#### [Page-level text extractions]
* * * * * * *
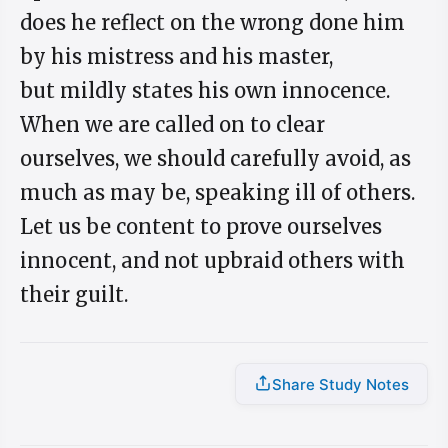
does he reflect on the wrong done him
by his mistress and his master,
but mildly states his own innocence.
When we are called on to clear
ourselves, we should carefully avoid, as
much as may be, speaking ill of others.
Let us be content to prove ourselves
innocent, and not upbraid others with
their guilt.
Share Study Notes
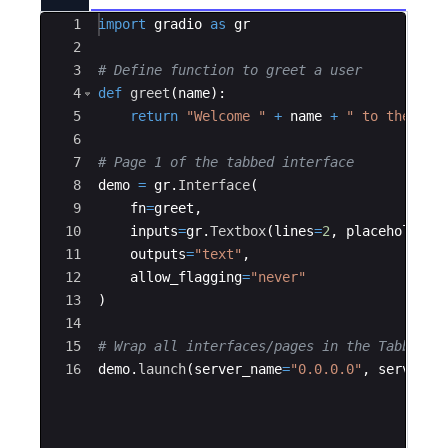
Ace Editor
1
import
gradio
as
gr
2
3
# Define function to greet a user
4
def
greet
(
name
)
:
5
return
"Welcome "
+
name
+
" to the Edu
6
7
# Page 1 of the tabbed interface
8
demo
=
gr
.
Interface
(
9
fn
=
greet
,
10
inputs
=
gr
.
Textbox
(
lines
=
2
,
placeholder
=
11
outputs
=
"text"
,
12
allow_flagging
=
"never"
13
)
14
15
# Wrap all interfaces/pages in the TabbedIn
16
demo
.
launch
(
server_name
=
"0.0.0.0"
,
server_p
* * * * * * *
#### [INSTRUCTIONS FOR THE TASK]
In the entries above, find every line with the word "ourselves" and list it.

#### [TASK OUTPUT]
ourselves, we should carefully avoid, as
Let us be content to prove ourselves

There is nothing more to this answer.